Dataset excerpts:

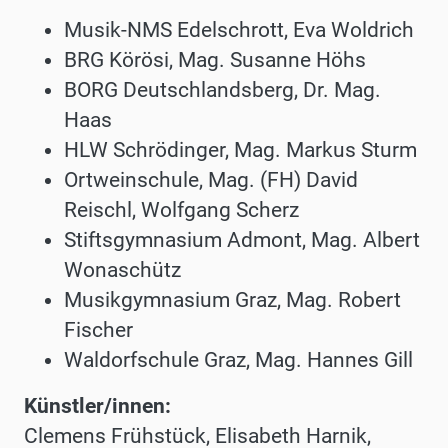
Musik-NMS Edelschrott, Eva Woldrich
BRG Körösi, Mag. Susanne Höhs
BORG Deutschlandsberg, Dr. Mag.
Haas
HLW Schrödinger, Mag. Markus Sturm
Ortweinschule, Mag. (FH) David
Reischl, Wolfgang Scherz
Stiftsgymnasium Admont, Mag. Albert
Wonaschütz
Musikgymnasium Graz, Mag. Robert
Fischer
Waldorfschule Graz, Mag. Hannes Gill
Künstler/innen:
Clemens Frühstück, Elisabeth Harnik,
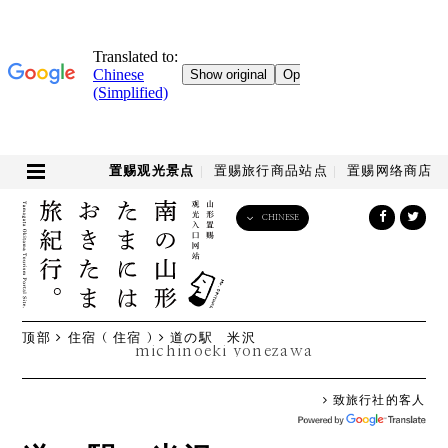
置赐观光景点
置赐旅行商品站点
置赐网络商店
CHINESE
English
日本語
한국어
简体中文
顶部
住宿 ( 住宿 )
道の駅 米沢
繁體中文
michinoeki yonezawa
致旅行社的客人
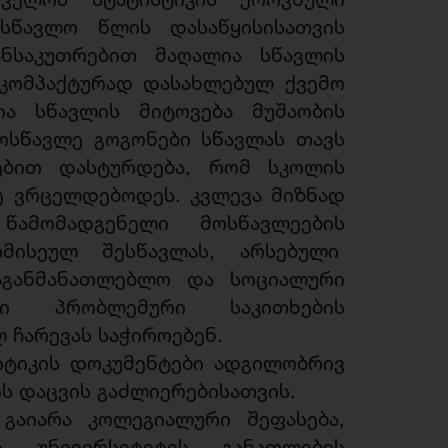
სასწავლო წლის დასაწყისისათვის
ანსაკუთრებით მაღალია სწავლის
 კომპაქტურად დასახლებულ ქვემო
ია სწავლის მიტოვება მუშაობის
ოსწავლე გოგონები სწავლას თავს
ებით დასტურდება, რომ სკოლის
ე ვრცელდებოდეს. კვლევა მიზნად
წამომადგენელი მოსწავლეების
რმისეულ შესწავლას, არსებული
საგანმანათლებლო და სოციალური
ი პრობლემური საკითხების
 ჩარევას საჭიროებენ.
ტიკის დოკუმენტები ადგილობრივ
ს დაცვის გაძლიერებისათვის.
გაიარა კოლეგიალური შეფასება,
 უნივერსიტეტის განათლების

REQUIRED ACTION -> From the line containing "ტიკის დოკუმენტები ადგილობრივ" through the last line of the records, output each line exactly and nothing more.

TASK RESULT ->
ტიკის დოკუმენტები ადგილობრივ
ს დაცვის გაძლიერებისათვის.
გაიარა კოლეგიალური შეფასება,
 უნივერსიტეტის განათლების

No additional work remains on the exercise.